Even the issues outlined above pale in comparison to the question of how best to integrate technologies and pharmaceuticals that interact more directly with the brain into everyday life. These agents are undoubtedly coming, and soon: consider the next generation of smart pills and smartphones; Google Glass and Microsoft HoloLens.

These developments have huge potential to alter our inner selves: extension of the range and depth of human comprehension and action could allow us to more deeply appreciate the mysteries and beauty of the world around us, redefine relations and relationships, and gain a greater understanding of our mental drives and afflictions. Equally, it could allow us to become more productive, innovative, and resilient.

However, as always, accompanying this positive potential is a serious risk of harm: issues of who gets to use the drugs, dependence, and manipulation abound. But, rather than immediately referring to these issues as a means of ultimate rejection, we need to consider advances fairly, fully, and in light of the benefits they could deliver.

To do this effectively and justly, we need to create a better platform for societal debate on this topic – where the development, assessment, and regulation of such agents can be influenced by all equally, before they reach consumers.


This article was originally published on The Conversation. Read the original article.
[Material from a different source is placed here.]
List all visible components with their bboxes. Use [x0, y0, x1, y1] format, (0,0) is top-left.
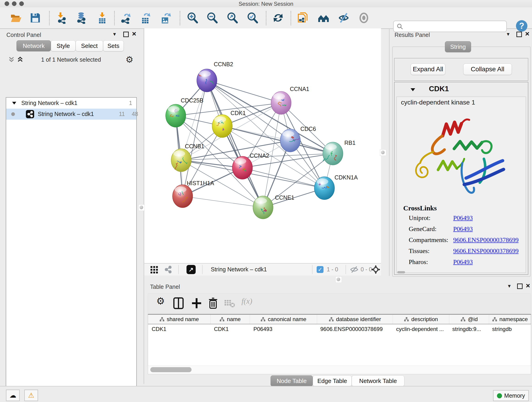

Ruairidh McLennan Battleday:

"I am currently enrolled in the Neuroscience PhD programme at Berkeley, where I am exploring my interests in computational neuroscience and brain-machine interfaces. Linking the mechanisms of the brain with the mysteries of the mind is, I believe, the key to furthering human understanding and intellectual maturity; and the activity I find most satisfying. Two of the most promising methods for doing so are by examining the function of large-scale neuronal ensembles using principles derived from applied mathematics, including engineering and computer science, and developing technology that directly interacts with the brain.
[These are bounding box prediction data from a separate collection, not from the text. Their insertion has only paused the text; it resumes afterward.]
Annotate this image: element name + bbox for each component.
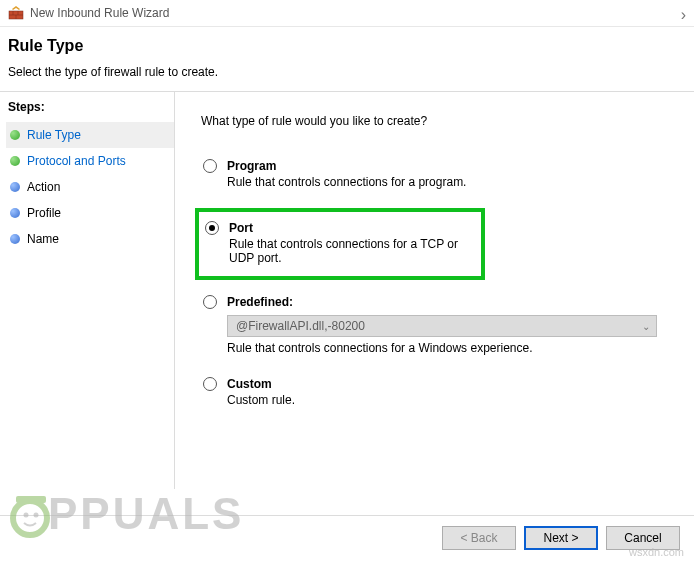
option-predefined[interactable]: Predefined: @FirewallAPI.dll,-80200 ⌄ Ru… bbox=[201, 292, 668, 358]
step-label: Action bbox=[27, 180, 60, 194]
option-program-desc: Rule that controls connections for a pro… bbox=[227, 175, 666, 189]
option-program-title: Program bbox=[227, 159, 276, 173]
step-protocol-ports[interactable]: Protocol and Ports bbox=[6, 148, 174, 174]
step-label: Name bbox=[27, 232, 59, 246]
step-label: Profile bbox=[27, 206, 61, 220]
page-subtitle: Select the type of firewall rule to crea… bbox=[8, 65, 686, 79]
step-action[interactable]: Action bbox=[6, 174, 174, 200]
step-profile[interactable]: Profile bbox=[6, 200, 174, 226]
option-custom-title: Custom bbox=[227, 377, 272, 391]
option-predefined-title: Predefined: bbox=[227, 295, 293, 309]
cancel-button[interactable]: Cancel bbox=[606, 526, 680, 550]
appuals-mascot-icon bbox=[4, 488, 56, 540]
option-custom[interactable]: Custom Custom rule. bbox=[201, 374, 668, 410]
predefined-dropdown-value: @FirewallAPI.dll,-80200 bbox=[236, 319, 365, 333]
highlight-annotation: Port Rule that controls connections for … bbox=[195, 208, 485, 280]
watermark-logo: PPUALS bbox=[4, 488, 244, 540]
step-label: Protocol and Ports bbox=[27, 154, 126, 168]
step-bullet-icon bbox=[10, 182, 20, 192]
step-name[interactable]: Name bbox=[6, 226, 174, 252]
svg-rect-9 bbox=[16, 496, 46, 503]
steps-sidebar: Steps: Rule Type Protocol and Ports Acti… bbox=[0, 92, 175, 489]
option-port-desc: Rule that controls connections for a TCP… bbox=[229, 237, 475, 265]
page-title: Rule Type bbox=[8, 37, 686, 55]
step-bullet-icon bbox=[10, 156, 20, 166]
radio-program[interactable] bbox=[203, 159, 217, 173]
firewall-wizard-icon bbox=[8, 5, 24, 21]
svg-point-6 bbox=[13, 501, 47, 535]
steps-heading: Steps: bbox=[6, 100, 174, 114]
radio-predefined[interactable] bbox=[203, 295, 217, 309]
rule-type-question: What type of rule would you like to crea… bbox=[201, 114, 668, 128]
step-rule-type[interactable]: Rule Type bbox=[6, 122, 174, 148]
predefined-dropdown: @FirewallAPI.dll,-80200 ⌄ bbox=[227, 315, 657, 337]
next-button[interactable]: Next > bbox=[524, 526, 598, 550]
step-label: Rule Type bbox=[27, 128, 81, 142]
back-button: < Back bbox=[442, 526, 516, 550]
option-predefined-desc: Rule that controls connections for a Win… bbox=[227, 341, 666, 355]
step-bullet-icon bbox=[10, 130, 20, 140]
title-bar: New Inbound Rule Wizard bbox=[0, 0, 694, 27]
wizard-header: Rule Type Select the type of firewall ru… bbox=[0, 27, 694, 91]
wizard-buttons: < Back Next > Cancel bbox=[442, 526, 680, 550]
radio-custom[interactable] bbox=[203, 377, 217, 391]
option-port-title: Port bbox=[229, 221, 253, 235]
divider bbox=[0, 515, 694, 516]
option-custom-desc: Custom rule. bbox=[227, 393, 666, 407]
step-bullet-icon bbox=[10, 234, 20, 244]
option-program[interactable]: Program Rule that controls connections f… bbox=[201, 156, 668, 192]
window-title: New Inbound Rule Wizard bbox=[30, 6, 169, 20]
watermark-text: PPUALS bbox=[48, 489, 244, 539]
radio-port[interactable] bbox=[205, 221, 219, 235]
chevron-down-icon: ⌄ bbox=[642, 321, 650, 332]
nav-next-icon[interactable]: › bbox=[681, 6, 686, 24]
step-bullet-icon bbox=[10, 208, 20, 218]
main-content: What type of rule would you like to crea… bbox=[175, 92, 694, 489]
option-port[interactable]: Port Rule that controls connections for … bbox=[203, 218, 477, 268]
Over my previous education, I have systematically explored science, neuroscience, and medicine, aiming to establish solid foundational comprehension of the philosophy and practicality of science in its theory, methodology, and application. This has included research experience at all levels, teaching, clinical practice, and engagement with the philosophical, scientific, and popular literatures."


Anna-Katharine Brem:

"I am a neuropsychologist and my research focuses on changes of cognitive functions over the lifespan in healthy subjects, and during neurological disease (Stroke and Alzheimer’s Disease). My main interest lies in the enhancement, preservation, and restoration of cognitive functions and the neurophysiological processes underlying such processes.

I use noninvasive brain stimulation (transcranial electrical and magnetic stimulation) combined with cognitive training, electroencephalography, and behavioral measures.

Understanding the underpinnings of cognitive changes in the intact and impaired brain is relevant to devise treatment approaches aiming to improve cognitive functions.

I am currently working on an international collaborative project (SHARP: Strenghtening Human Adaptive Reasoning and Problem-Solving), funded by IARPA (Intelligence Advanced Research Projects Activity) and am a visiting faculty member of the Berenson-Allen Center for Noninvasive Brain Stimulation, Harvard Medical School."